Exercise objective :: Nothing should appear in the answer except the lines below from the line containing "bancadas religiosas" through the line containing "und Bauordnung", copied exactly, with pictures left out.

Page images and extracted text:
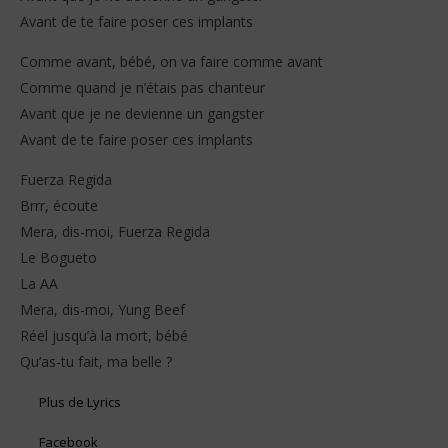
Avant de te faire poser ces implants
Comme avant, bébé, on va faire comme avant
Comme quand je n’étais pas chanteur
Avant que je ne devienne un gangster
Avant de te faire poser ces implants
Fuerza Regida
Brrr, écoute
Mera, dis-moi, Fuerza Regida
Le Bogueto
La AA
Mera, dis-moi, Yung Beef
Réel jusqu’à la mort, bébé
Qu’as-tu fait, ma belle ?
Plus de Lyrics
Facebook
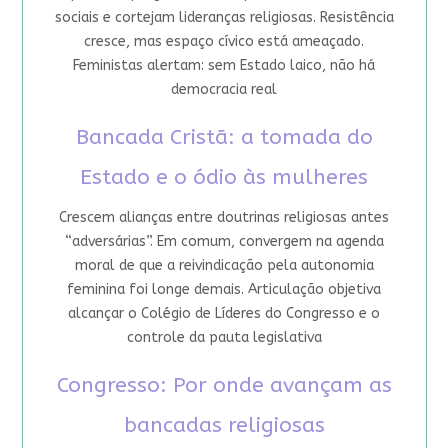
sociais e cortejam lideranças religiosas. Resistência
cresce, mas espaço cívico está ameaçado.
Feministas alertam: sem Estado laico, não há
democracia real
Bancada Cristã: a tomada do
Estado e o ódio às mulheres
Crescem alianças entre doutrinas religiosas antes
“adversárias”. Em comum, convergem na agenda
moral de que a reivindicação pela autonomia
feminina foi longe demais. Articulação objetiva
alcançar o Colégio de Líderes do Congresso e o
controle da pauta legislativa
Congresso: Por onde avançam as
bancadas religiosas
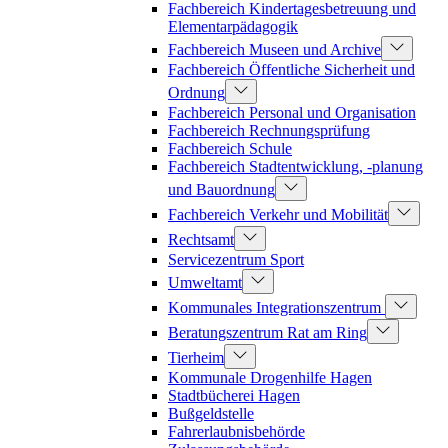
Fachbereich Kindertagesbetreuung und
Elementarpädagogik
Fachbereich Museen und Archive
Fachbereich Öffentliche Sicherheit und
Ordnung
Fachbereich Personal und Organisation
Fachbereich Rechnungsprüfung
Fachbereich Schule
Fachbereich Stadtentwicklung, -planung
und Bauordnung
Fachbereich Verkehr und Mobilität
Rechtsamt
Servicezentrum Sport
Umweltamt
Kommunales Integrationszentrum
Beratungszentrum Rat am Ring
Tierheim
Kommunale Drogenhilfe Hagen
Stadtbücherei Hagen
Bußgeldstelle
Fahrerlaubnisbehörde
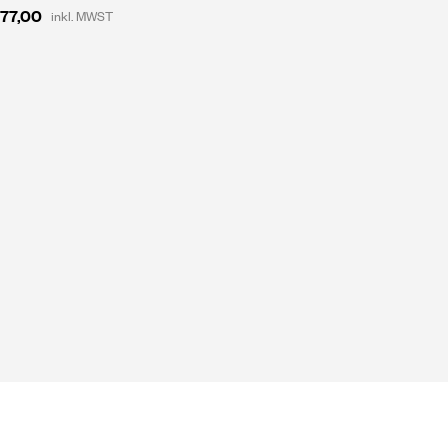
277,00
inkl. MWST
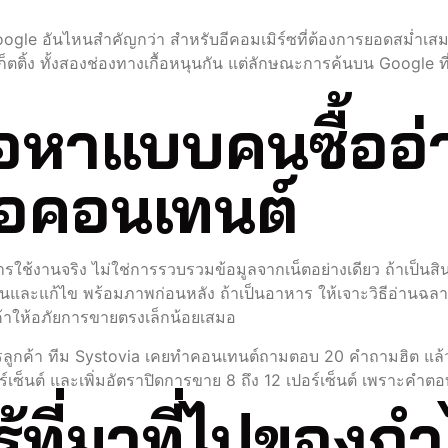
gle อันไหนสำคัญกว่า สำหรับอีคอมเมิร์ซที่ต้องการยอดสม่ำเสม
ตติ้ง ทั้งสองช่องทางเกื้อหนุนกัน แต่ลักษณะการค้นบน Google ที่
อหาแบบคนซื้ออ่าน
่อคอนเทนต์
งานจริง ไม่ใช่การรวบรวมข้อมูลจากเน็ตอย่างเดียว ถ้าเป็นสินค้
งกันและแก้ไข พร้อมภาพก่อนหลัง ถ้าเป็นอาหาร ให้เจาะวิธีอ่าน
ค้าให้อภัยการขายตรงเล็กน้อยเสมอ
รลูกค้า ทีม Systovia เคยทำคอนเทนต์ถามตอบ 20 คำถามฮิต แล
เซ็นต์ และเพิ่มอัตราปิดการขาย 8 ถึง 12 เปอร์เซ็นต์ เพราะคำต
ที่มาที่ไปของกำ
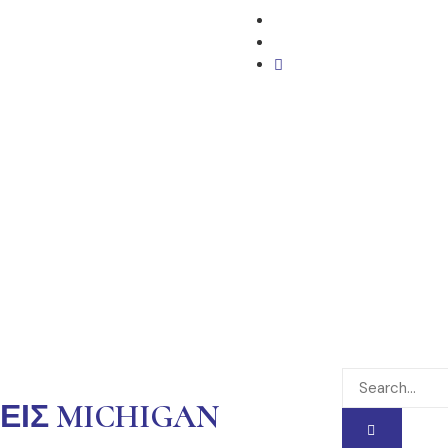
ΣΕΙΣ MICHIGAN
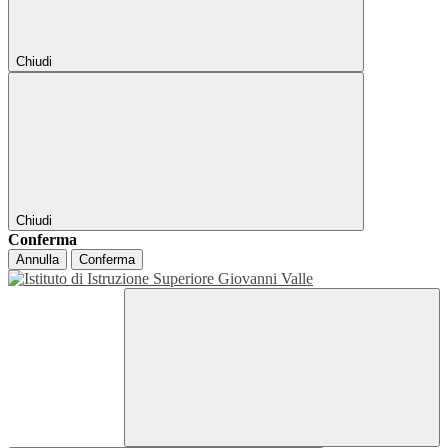
Chiudi
Chiudi
Conferma
Annulla
Conferma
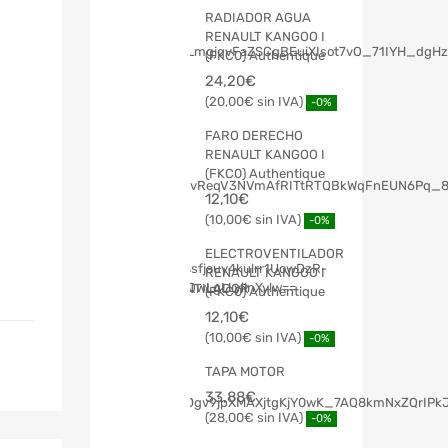
RADIADOR AGUA
RENAULT KANGOO I
(FKC0) Authentique
24,20
€
20,00
€
-0%
FARO DERECHO
RENAULT KANGOO I
(FKC0) Authentique
12,10
€
10,00
€
-0%
ELECTROVENTILADOR
RENAULT KANGOO I
(FKC0) Authentique
12,10
€
10,00
€
-0%
TAPA MOTOR
33,88
€
28,00
€
-0%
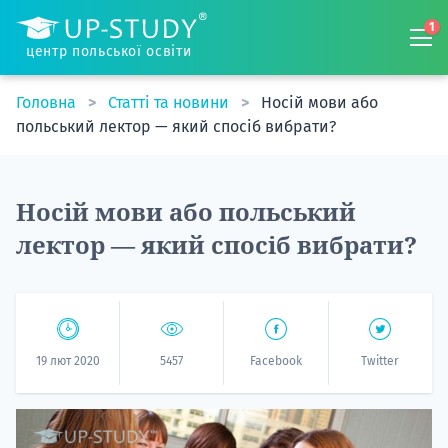
1
центр польської освіти
Головна
Статті та новини
Носій мови або
польський лектор — який спосіб вибрати?
Носій мови або польський
лектор — який спосіб вибрати?
19 лют 2020
5457
Facebook
Twitter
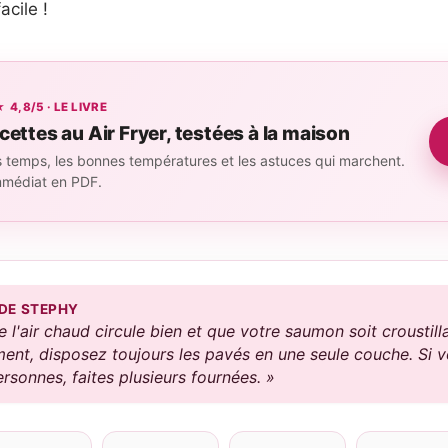
acile !
,8/5 · LE LIVRE
cettes au Air Fryer, testées à la maison
 temps, les bonnes températures et les astuces qui marchent.
mmédiat en PDF.
 DE STEPHY
 l'air chaud circule bien et que votre saumon soit croustilla
ent, disposez toujours les pavés en une seule couche. Si v
rsonnes, faites plusieurs fournées. »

Result for this task ::
bancadas religiosas
Fachbereich Kindertagesbetreuung und
Elementarpädagogik
Fachbereich Museen und Archive
Fachbereich Öffentliche Sicherheit und
Ordnung
Fachbereich Personal und Organisation
Fachbereich Rechnungsprüfung
Fachbereich Schule
Fachbereich Stadtentwicklung, -planung
und Bauordnung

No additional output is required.